Indeed, empirical correlations show that particle size influences not only the total but also the regional site of airway drug deposition.⁽⁷²⁾ Many investigators have attempted to determine the relationship between β2-agonist particle size and clinical effect using polydisperse and also monodisperse aerosols, but have reached differing conclusions on the optimal particle size. This probably relates to differences in experimental aerosol methodology and delivery, as well as differences in the variable clinical endpoints used and patient characteristics.

In a series of well-validated experiments utilizing monodisperse albuterol aerosols, Usmani and colleagues initially showed that larger 6 μm albuterol particles achieved better bronchodilation in asthmatic subjects than smaller 3 and 1.5 μm particles, when the clinical endpoint of FEV₁ was employed to assess efficacy.⁽¹⁴⁶⁾ The investigators hypothesized that as a result of the physical nature of aerosol monodispersity, there was relative selectivity in the airway tree that larger 6 μm particles were preferentially targeting the proximal airways, whereas smaller particle were being directed to the deeper lungs.

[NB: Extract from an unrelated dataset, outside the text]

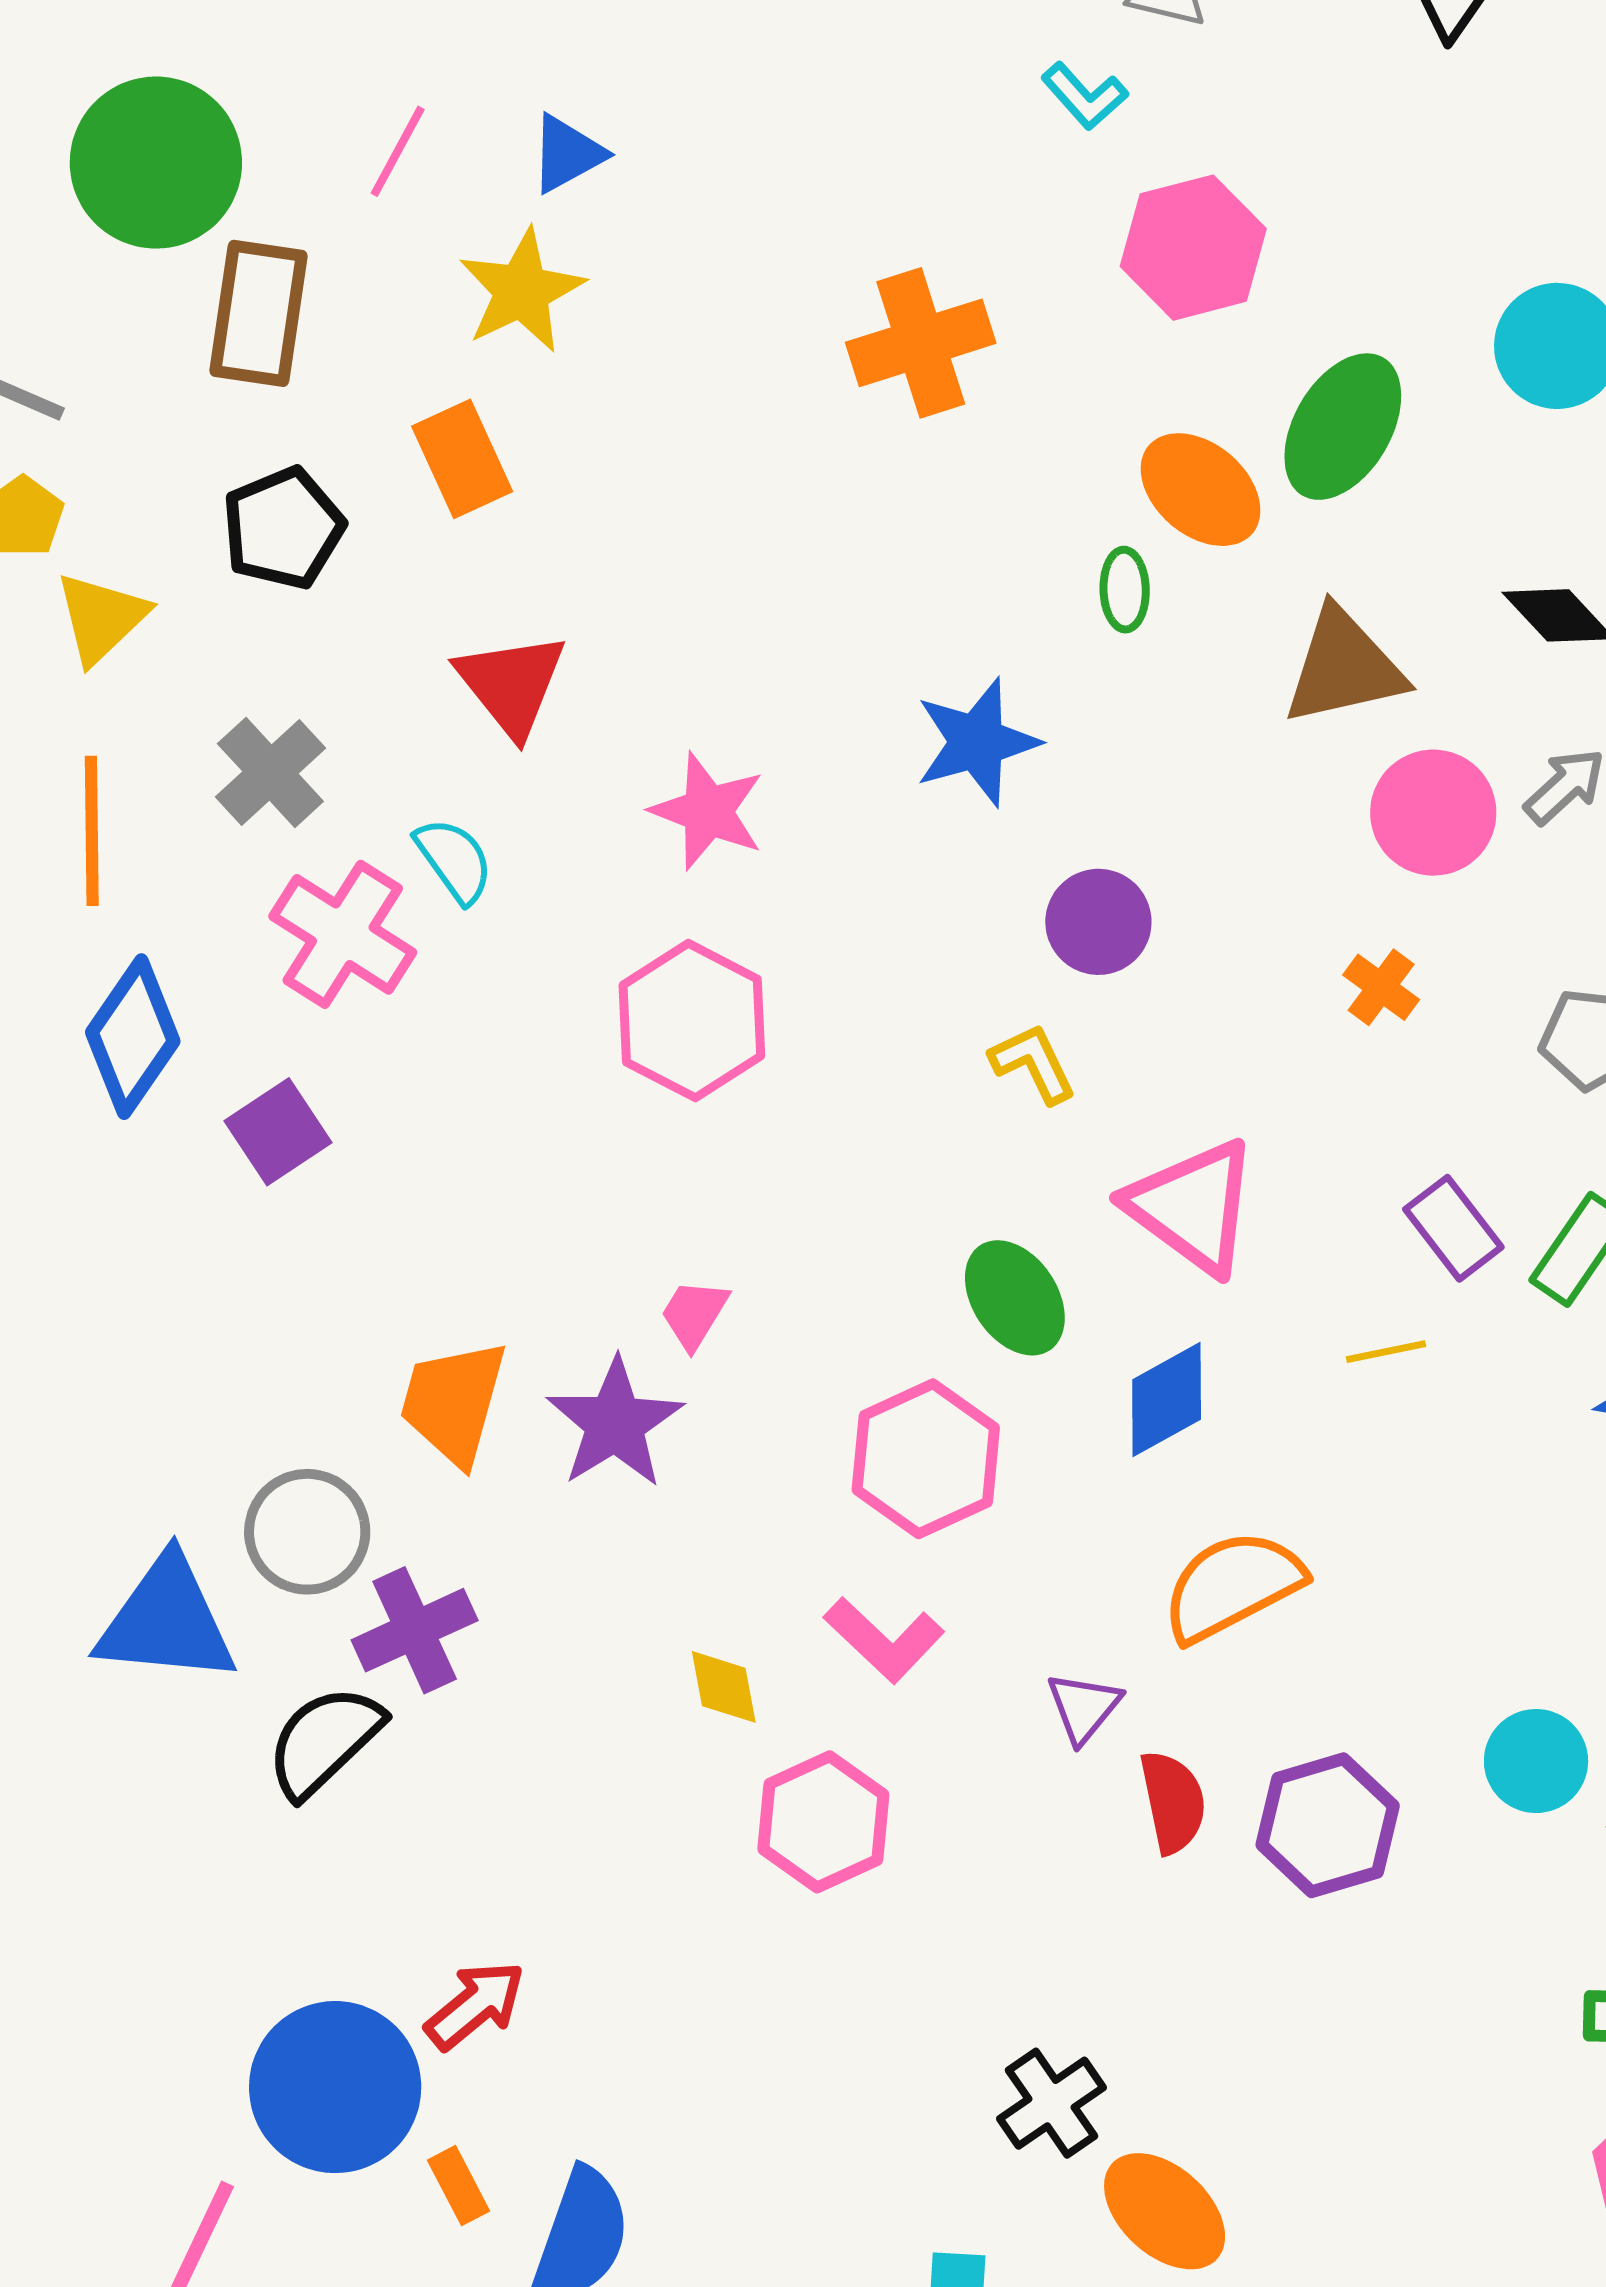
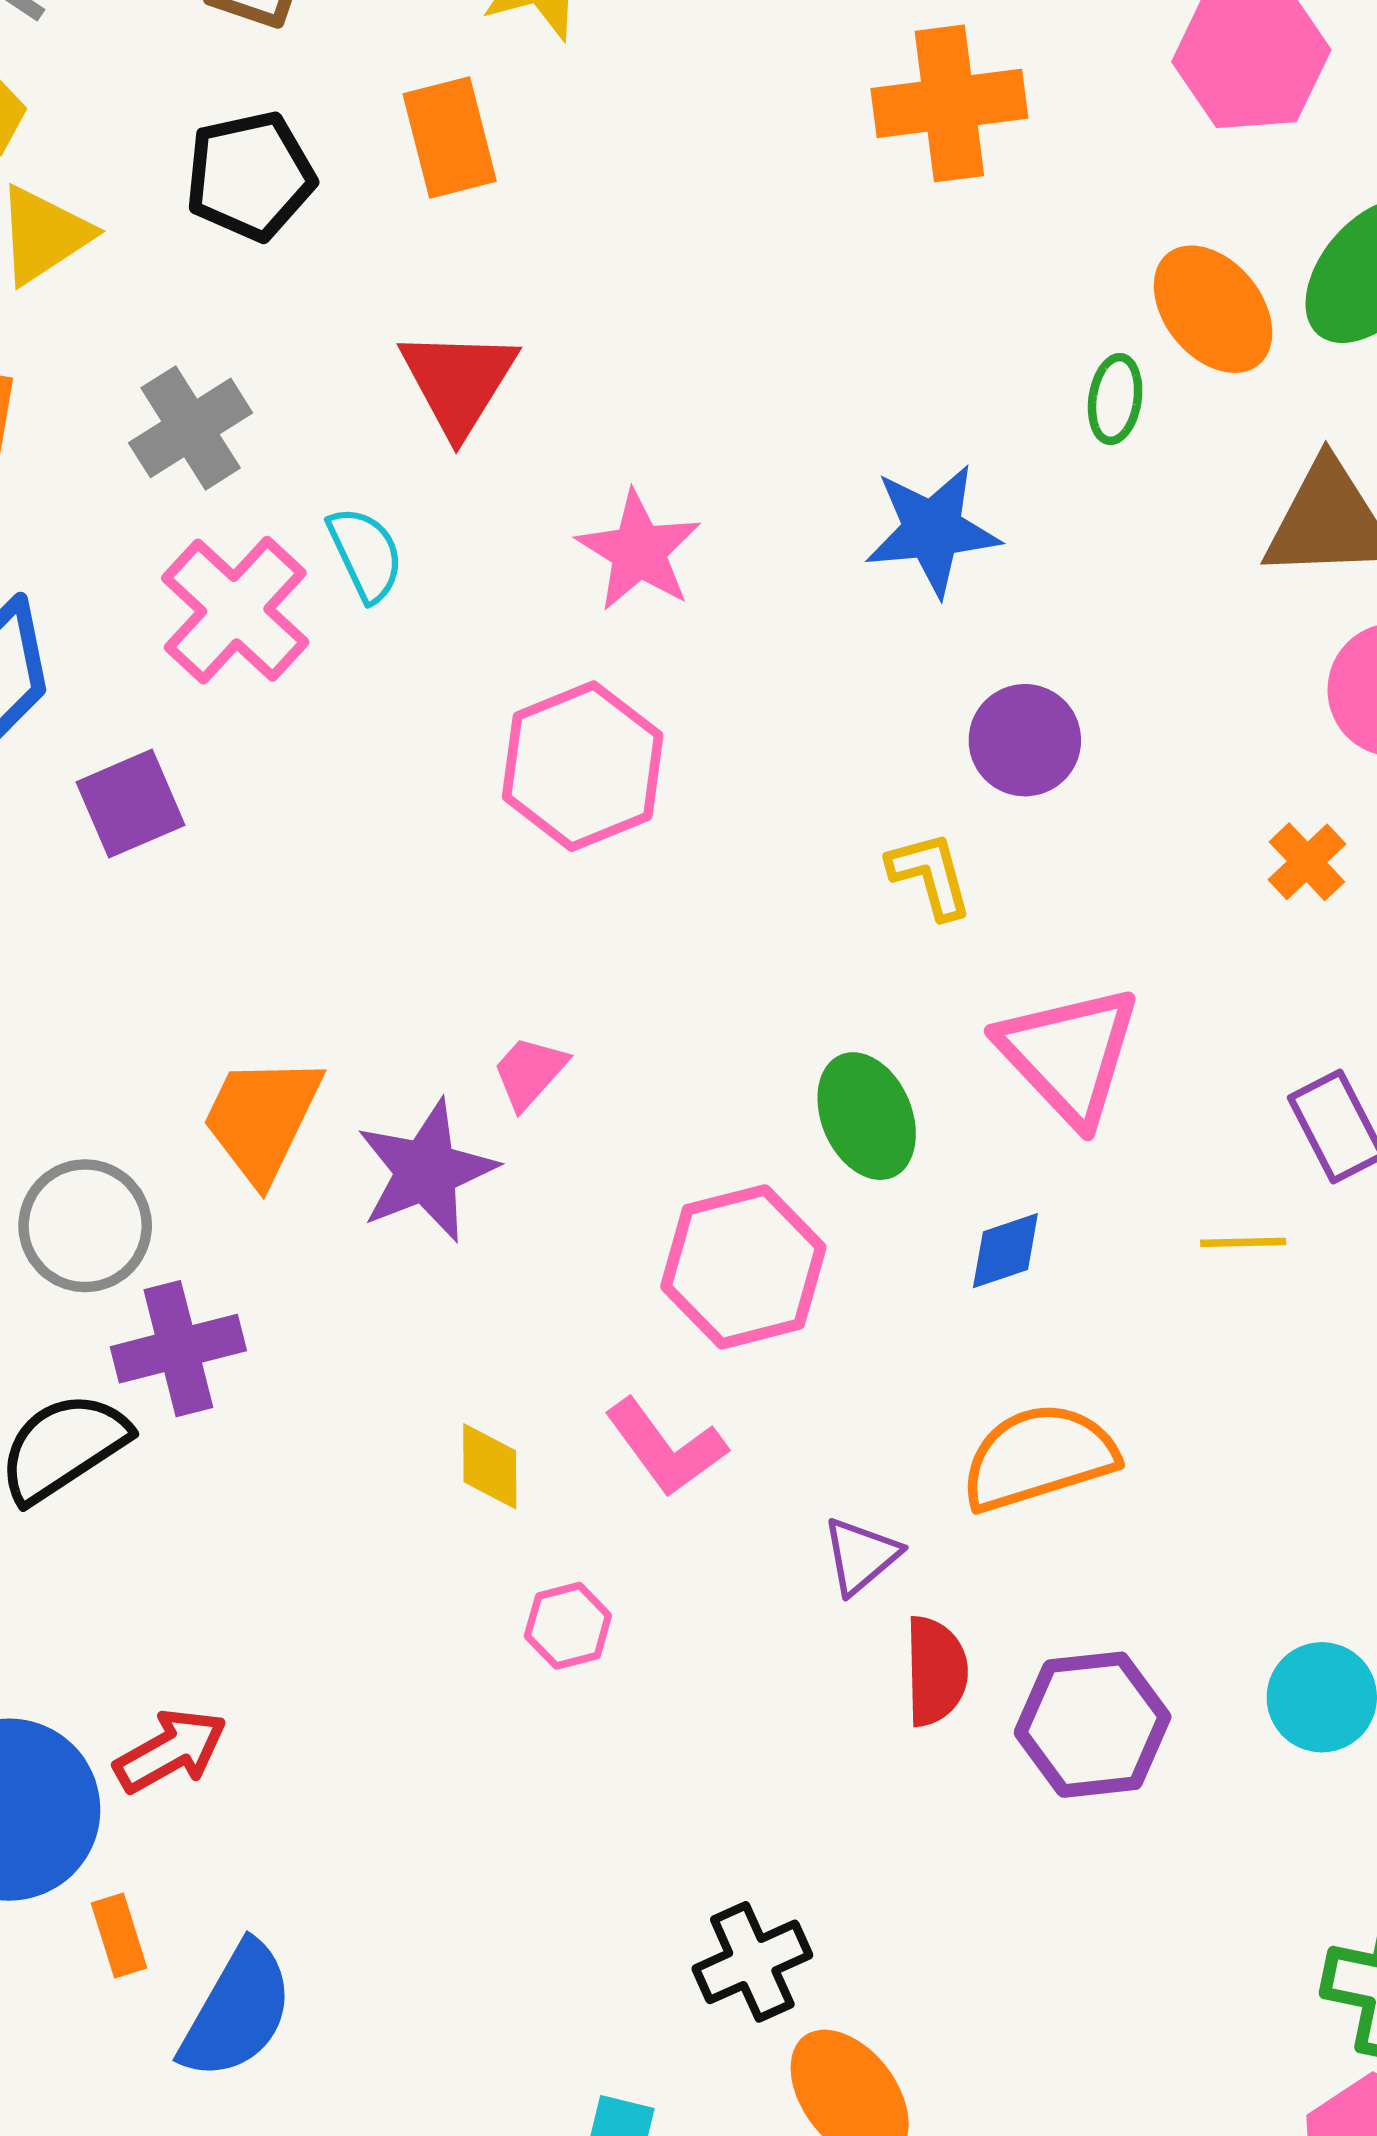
blue diamond: (1167, 1400) -> (1005, 1251), size x0.7
pink hexagon: (823, 1822) -> (568, 1626), size x0.6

This group subsequently undertook a novel imaging study using a validated radioaerosol generation system⁽¹⁴⁷⁾ to assess the effect of different β2-agonist particle sizes and their influence on the aerosol deposition-clinical efficacy relationship.⁽¹²⁶⁾ Indeed, it was observed that larger particles visually deposited more proximally, whereas smaller particles distributed deeper into the lungs and had a greater penetration index.^(125,148) The paradox of overall less total lung deposition with the 6 μm particles but greater efficacy in FEV₁ was explained by better matching of the inhaled therapeutic to its receptor distribution.

However, the authors discussed the fact that spirometry was unable to differentiate between deep (smaller particle) and proximal (larger particle) airway effects. The authors concluded that perhaps the larger particles were showing better bronchodilation because the FEV₁ was assessing the proximal lung region. The smaller particles may also have ‘clinical efficacy’, but the appropriate clinical endpoint to assess deep airway effects had not been used. In this context over the last decade, technological advances have been made in imaging and physiological measures to probe the deep lung and are progressing the field to assess the so-called ‘quiet’ deep lung region⁽¹⁴⁹⁾ (see above section on Imaging Techniques).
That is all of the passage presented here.